### AVAILABLE DATA
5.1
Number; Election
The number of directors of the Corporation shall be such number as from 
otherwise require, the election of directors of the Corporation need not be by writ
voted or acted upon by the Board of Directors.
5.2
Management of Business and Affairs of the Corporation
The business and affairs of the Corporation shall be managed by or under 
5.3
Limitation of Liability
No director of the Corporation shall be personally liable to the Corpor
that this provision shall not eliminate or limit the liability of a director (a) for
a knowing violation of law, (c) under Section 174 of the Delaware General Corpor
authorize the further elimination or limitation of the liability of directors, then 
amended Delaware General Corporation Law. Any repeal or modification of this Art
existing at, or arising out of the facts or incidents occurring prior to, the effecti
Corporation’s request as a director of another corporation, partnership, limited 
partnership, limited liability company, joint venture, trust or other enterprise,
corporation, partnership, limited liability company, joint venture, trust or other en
######
### AVAILABLE DATA
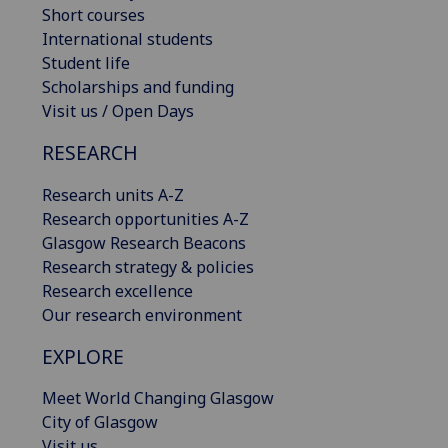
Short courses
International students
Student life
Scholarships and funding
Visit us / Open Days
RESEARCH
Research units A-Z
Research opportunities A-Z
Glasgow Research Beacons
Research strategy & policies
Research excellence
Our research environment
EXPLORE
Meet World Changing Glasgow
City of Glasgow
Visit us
######
When you reach the line in the material above that holds "otherwise require, the", begin reproducing lines exactly, and stop after the line that holds "corporation, partnership, limited liability".

otherwise require, the election of directors of the Corporation need not be by writ
voted or acted upon by the Board of Directors.
5.2
Management of Business and Affairs of the Corporation
The business and affairs of the Corporation shall be managed by or under 
5.3
Limitation of Liability
No director of the Corporation shall be personally liable to the Corpor
that this provision shall not eliminate or limit the liability of a director (a) for
a knowing violation of law, (c) under Section 174 of the Delaware General Corpor
authorize the further elimination or limitation of the liability of directors, then 
amended Delaware General Corporation Law. Any repeal or modification of this Art
existing at, or arising out of the facts or incidents occurring prior to, the effecti
Corporation’s request as a director of another corporation, partnership, limited 
partnership, limited liability company, joint venture, trust or other enterprise,
corporation, partnership, limited liability company, joint venture, trust or other en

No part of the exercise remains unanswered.